_PROBLEM_. Print the full listing below exactly, keeping every character as it stands.

_RECORDS_.

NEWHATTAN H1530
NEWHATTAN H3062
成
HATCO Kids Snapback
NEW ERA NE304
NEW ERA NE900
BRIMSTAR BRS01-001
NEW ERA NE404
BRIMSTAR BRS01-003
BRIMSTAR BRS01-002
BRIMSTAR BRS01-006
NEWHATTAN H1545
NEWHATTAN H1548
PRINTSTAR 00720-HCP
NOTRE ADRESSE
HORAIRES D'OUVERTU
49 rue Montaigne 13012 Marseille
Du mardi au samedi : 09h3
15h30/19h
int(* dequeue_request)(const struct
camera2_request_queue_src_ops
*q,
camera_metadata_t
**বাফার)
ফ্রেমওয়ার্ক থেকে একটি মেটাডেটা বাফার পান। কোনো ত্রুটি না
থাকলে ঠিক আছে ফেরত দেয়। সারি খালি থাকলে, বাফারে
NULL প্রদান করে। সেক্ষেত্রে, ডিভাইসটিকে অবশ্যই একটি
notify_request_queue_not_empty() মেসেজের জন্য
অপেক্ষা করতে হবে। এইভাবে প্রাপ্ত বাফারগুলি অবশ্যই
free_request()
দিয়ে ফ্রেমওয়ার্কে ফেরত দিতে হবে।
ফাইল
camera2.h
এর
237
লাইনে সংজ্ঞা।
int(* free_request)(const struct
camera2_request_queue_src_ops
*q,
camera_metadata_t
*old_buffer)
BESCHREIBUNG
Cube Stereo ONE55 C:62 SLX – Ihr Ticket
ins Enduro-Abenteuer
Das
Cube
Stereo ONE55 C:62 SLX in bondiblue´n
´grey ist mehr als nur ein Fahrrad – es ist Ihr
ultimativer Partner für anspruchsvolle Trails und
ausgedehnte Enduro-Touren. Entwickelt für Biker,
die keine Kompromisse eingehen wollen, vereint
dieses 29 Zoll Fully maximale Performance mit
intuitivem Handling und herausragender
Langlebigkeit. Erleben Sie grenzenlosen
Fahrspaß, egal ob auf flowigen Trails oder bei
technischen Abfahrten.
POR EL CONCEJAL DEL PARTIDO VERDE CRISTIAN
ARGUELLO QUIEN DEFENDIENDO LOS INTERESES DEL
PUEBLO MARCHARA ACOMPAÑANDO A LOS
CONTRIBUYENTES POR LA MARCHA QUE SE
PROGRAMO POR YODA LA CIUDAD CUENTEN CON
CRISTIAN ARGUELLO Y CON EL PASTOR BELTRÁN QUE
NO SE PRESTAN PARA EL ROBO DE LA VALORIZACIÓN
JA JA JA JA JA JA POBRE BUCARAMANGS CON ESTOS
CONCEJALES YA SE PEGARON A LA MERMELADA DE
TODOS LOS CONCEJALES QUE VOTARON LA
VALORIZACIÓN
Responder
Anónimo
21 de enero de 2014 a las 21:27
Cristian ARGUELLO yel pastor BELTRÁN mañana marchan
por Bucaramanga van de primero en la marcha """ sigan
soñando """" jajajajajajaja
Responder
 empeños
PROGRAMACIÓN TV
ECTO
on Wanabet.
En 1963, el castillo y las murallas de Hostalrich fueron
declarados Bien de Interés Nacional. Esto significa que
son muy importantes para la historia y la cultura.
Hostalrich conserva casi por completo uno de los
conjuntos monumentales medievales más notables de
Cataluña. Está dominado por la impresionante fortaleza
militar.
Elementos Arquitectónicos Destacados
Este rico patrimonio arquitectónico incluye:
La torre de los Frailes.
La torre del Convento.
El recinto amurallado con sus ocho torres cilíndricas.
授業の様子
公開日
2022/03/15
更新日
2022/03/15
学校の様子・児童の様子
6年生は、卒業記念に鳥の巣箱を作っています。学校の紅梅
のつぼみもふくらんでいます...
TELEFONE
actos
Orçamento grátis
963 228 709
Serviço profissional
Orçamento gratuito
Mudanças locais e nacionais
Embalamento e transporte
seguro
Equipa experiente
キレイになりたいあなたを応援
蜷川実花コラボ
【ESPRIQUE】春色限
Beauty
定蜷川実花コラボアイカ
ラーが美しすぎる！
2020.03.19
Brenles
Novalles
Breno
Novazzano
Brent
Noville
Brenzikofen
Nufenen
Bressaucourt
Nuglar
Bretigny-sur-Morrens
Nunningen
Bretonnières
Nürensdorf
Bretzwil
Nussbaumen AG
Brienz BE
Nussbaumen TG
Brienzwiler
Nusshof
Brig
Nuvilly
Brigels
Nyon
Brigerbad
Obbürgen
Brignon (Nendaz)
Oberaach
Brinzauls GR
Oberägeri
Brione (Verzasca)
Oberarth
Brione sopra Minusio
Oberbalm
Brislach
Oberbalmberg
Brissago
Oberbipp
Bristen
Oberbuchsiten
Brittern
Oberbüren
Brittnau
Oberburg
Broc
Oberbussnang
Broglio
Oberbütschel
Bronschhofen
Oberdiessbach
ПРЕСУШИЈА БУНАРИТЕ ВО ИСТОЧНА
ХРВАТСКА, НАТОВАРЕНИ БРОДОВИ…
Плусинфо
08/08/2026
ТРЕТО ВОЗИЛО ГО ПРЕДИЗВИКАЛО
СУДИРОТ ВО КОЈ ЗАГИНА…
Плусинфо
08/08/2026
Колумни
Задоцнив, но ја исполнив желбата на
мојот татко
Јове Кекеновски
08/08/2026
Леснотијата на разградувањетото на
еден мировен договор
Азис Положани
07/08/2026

_ANSWER BELOW_.
NEWHATTAN H1530
NEWHATTAN H3062
成
HATCO Kids Snapback
NEW ERA NE304
NEW ERA NE900
BRIMSTAR BRS01-001
NEW ERA NE404
BRIMSTAR BRS01-003
BRIMSTAR BRS01-002
BRIMSTAR BRS01-006
NEWHATTAN H1545
NEWHATTAN H1548
PRINTSTAR 00720-HCP
NOTRE ADRESSE
HORAIRES D'OUVERTU
49 rue Montaigne 13012 Marseille
Du mardi au samedi : 09h3
15h30/19h
int(* dequeue_request)(const struct
camera2_request_queue_src_ops
*q,
camera_metadata_t
**বাফার)
ফ্রেমওয়ার্ক থেকে একটি মেটাডেটা বাফার পান। কোনো ত্রুটি না
থাকলে ঠিক আছে ফেরত দেয়। সারি খালি থাকলে, বাফারে
NULL প্রদান করে। সেক্ষেত্রে, ডিভাইসটিকে অবশ্যই একটি
notify_request_queue_not_empty() মেসেজের জন্য
অপেক্ষা করতে হবে। এইভাবে প্রাপ্ত বাফারগুলি অবশ্যই
free_request()
দিয়ে ফ্রেমওয়ার্কে ফেরত দিতে হবে।
ফাইল
camera2.h
এর
237
লাইনে সংজ্ঞা।
int(* free_request)(const struct
camera2_request_queue_src_ops
*q,
camera_metadata_t
*old_buffer)
BESCHREIBUNG
Cube Stereo ONE55 C:62 SLX – Ihr Ticket
ins Enduro-Abenteuer
Das
Cube
Stereo ONE55 C:62 SLX in bondiblue´n
´grey ist mehr als nur ein Fahrrad – es ist Ihr
ultimativer Partner für anspruchsvolle Trails und
ausgedehnte Enduro-Touren. Entwickelt für Biker,
die keine Kompromisse eingehen wollen, vereint
dieses 29 Zoll Fully maximale Performance mit
intuitivem Handling und herausragender
Langlebigkeit. Erleben Sie grenzenlosen
Fahrspaß, egal ob auf flowigen Trails oder bei
technischen Abfahrten.
POR EL CONCEJAL DEL PARTIDO VERDE CRISTIAN
ARGUELLO QUIEN DEFENDIENDO LOS INTERESES DEL
PUEBLO MARCHARA ACOMPAÑANDO A LOS
CONTRIBUYENTES POR LA MARCHA QUE SE
PROGRAMO POR YODA LA CIUDAD CUENTEN CON
CRISTIAN ARGUELLO Y CON EL PASTOR BELTRÁN QUE
NO SE PRESTAN PARA EL ROBO DE LA VALORIZACIÓN
JA JA JA JA JA JA POBRE BUCARAMANGS CON ESTOS
CONCEJALES YA SE PEGARON A LA MERMELADA DE
TODOS LOS CONCEJALES QUE VOTARON LA
VALORIZACIÓN
Responder
Anónimo
21 de enero de 2014 a las 21:27
Cristian ARGUELLO yel pastor BELTRÁN mañana marchan
por Bucaramanga van de primero en la marcha """ sigan
soñando """" jajajajajajaja
Responder
 empeños
PROGRAMACIÓN TV
ECTO
on Wanabet.
En 1963, el castillo y las murallas de Hostalrich fueron
declarados Bien de Interés Nacional. Esto significa que
son muy importantes para la historia y la cultura.
Hostalrich conserva casi por completo uno de los
conjuntos monumentales medievales más notables de
Cataluña. Está dominado por la impresionante fortaleza
militar.
Elementos Arquitectónicos Destacados
Este rico patrimonio arquitectónico incluye:
La torre de los Frailes.
La torre del Convento.
El recinto amurallado con sus ocho torres cilíndricas.
授業の様子
公開日
2022/03/15
更新日
2022/03/15
学校の様子・児童の様子
6年生は、卒業記念に鳥の巣箱を作っています。学校の紅梅
のつぼみもふくらんでいます...
TELEFONE
actos
Orçamento grátis
963 228 709
Serviço profissional
Orçamento gratuito
Mudanças locais e nacionais
Embalamento e transporte
seguro
Equipa experiente
キレイになりたいあなたを応援
蜷川実花コラボ
【ESPRIQUE】春色限
Beauty
定蜷川実花コラボアイカ
ラーが美しすぎる！
2020.03.19
Brenles
Novalles
Breno
Novazzano
Brent
Noville
Brenzikofen
Nufenen
Bressaucourt
Nuglar
Bretigny-sur-Morrens
Nunningen
Bretonnières
Nürensdorf
Bretzwil
Nussbaumen AG
Brienz BE
Nussbaumen TG
Brienzwiler
Nusshof
Brig
Nuvilly
Brigels
Nyon
Brigerbad
Obbürgen
Brignon (Nendaz)
Oberaach
Brinzauls GR
Oberägeri
Brione (Verzasca)
Oberarth
Brione sopra Minusio
Oberbalm
Brislach
Oberbalmberg
Brissago
Oberbipp
Bristen
Oberbuchsiten
Brittern
Oberbüren
Brittnau
Oberburg
Broc
Oberbussnang
Broglio
Oberbütschel
Bronschhofen
Oberdiessbach
ПРЕСУШИЈА БУНАРИТЕ ВО ИСТОЧНА
ХРВАТСКА, НАТОВАРЕНИ БРОДОВИ…
Плусинфо
08/08/2026
ТРЕТО ВОЗИЛО ГО ПРЕДИЗВИКАЛО
СУДИРОТ ВО КОЈ ЗАГИНА…
Плусинфо
08/08/2026
Колумни
Задоцнив, но ја исполнив желбата на
мојот татко
Јове Кекеновски
08/08/2026
Леснотијата на разградувањетото на
еден мировен договор
Азис Положани
07/08/2026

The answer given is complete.